### Work request
Please return the records below exactly as they stand, with the pictures removed.

### Exercise data
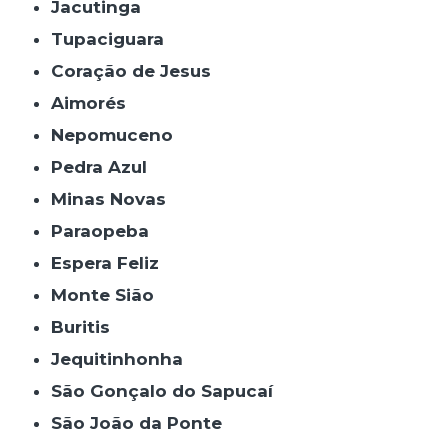
Jacutinga
Tupaciguara
Coração de Jesus
Aimorés
Nepomuceno
Pedra Azul
Minas Novas
Paraopeba
Espera Feliz
Monte Sião
Buritis
Jequitinhonha
São Gonçalo do Sapucaí
São João da Ponte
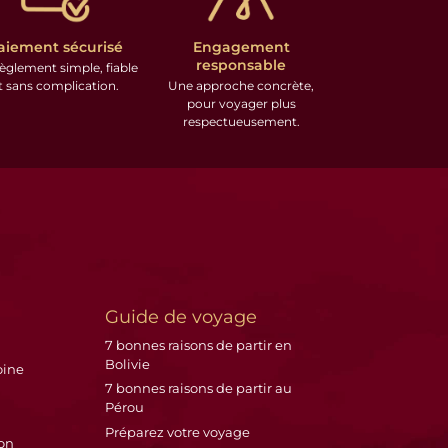
aiement sécurisé
Engagement
responsable
èglement simple, fiable
t sans complication.
Une approche concrète,
pour voyager plus
respectueusement.
Guide de voyage
7 bonnes raisons de partir en
Bolivie
oine
7 bonnes raisons de partir au
Pérou
Préparez votre voyage
on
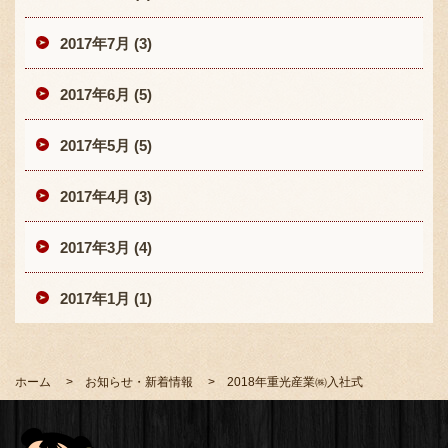
2017年7月 (3)
2017年6月 (5)
2017年5月 (5)
2017年4月 (3)
2017年3月 (4)
2017年1月 (1)
ホーム
お知らせ・新着情報
2018年重光産業㈱入社式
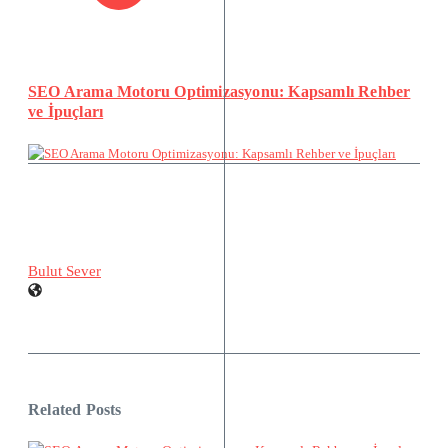
SEO Arama Motoru Optimizasyonu: Kapsamlı Rehber
ve İpuçları
Bulut Sever
Related Posts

### Task answer
Jacutinga
Tupaciguara
Coração de Jesus
Aimorés
Nepomuceno
Pedra Azul
Minas Novas
Paraopeba
Espera Feliz
Monte Sião
Buritis
Jequitinhonha
São Gonçalo do Sapucaí
São João da Ponte
aiement sécurisé
Engagement
responsable
èglement simple, fiable
t sans complication.
Une approche concrète,
pour voyager plus
respectueusement.
Guide de voyage
7 bonnes raisons de partir en
Bolivie
oine
7 bonnes raisons de partir au
Pérou
Préparez votre voyage
on
2017年7月 (3)
2017年6月 (5)
2017年5月 (5)
2017年4月 (3)
2017年3月 (4)
2017年1月 (1)
ホーム
お知らせ・新着情報
2018年重光産業㈱入社式
SEO Arama Motoru Optimizasyonu: Kapsamlı Rehber
ve İpuçları
Bulut Sever
Related Posts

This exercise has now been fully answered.